Apart from the pictures, every part of the records below gets retyped exactly.

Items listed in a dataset
▶
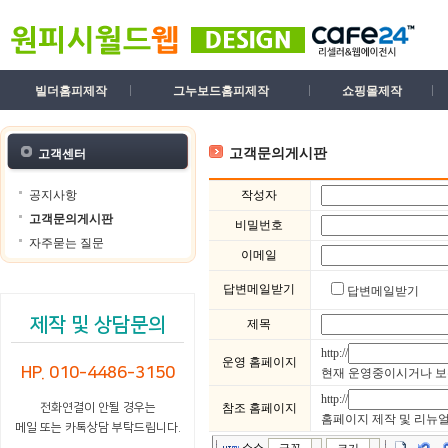
빌더홈피제작
그누보드홈피제작
쇼핑몰제작
고객문의게시판
고객센터
공지사항
작성자
고객문의게시판
비밀번호
자주묻는 질문
이메일
답변메일받기
답변메일받기
제작 및 상담문의
제목
http://
운영 홈페이지
HP. 010-4486-3150
현재 운영중이시거나 보유하고
http://
전화연결이 안될 경우는
참조 홈페이지
홈페이지 제작 및 리뉴얼시 
메일 또는 카톡상담 부탁드립니다.
소스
◀
Response to the exercise:
빌더홈피제작
그누보드홈피제작
쇼핑몰제작
고객문의게시판
고객센터
공지사항
작성자
고객문의게시판
비밀번호
자주묻는 질문
이메일
답변메일받기
답변메일받기
제작 및 상담문의
제목
http://
운영 홈페이지
HP. 010-4486-3150
현재 운영중이시거나 보유하고
http://
전화연결이 안될 경우는
참조 홈페이지
홈페이지 제작 및 리뉴얼시 
메일 또는 카톡상담 부탁드립니다.
소스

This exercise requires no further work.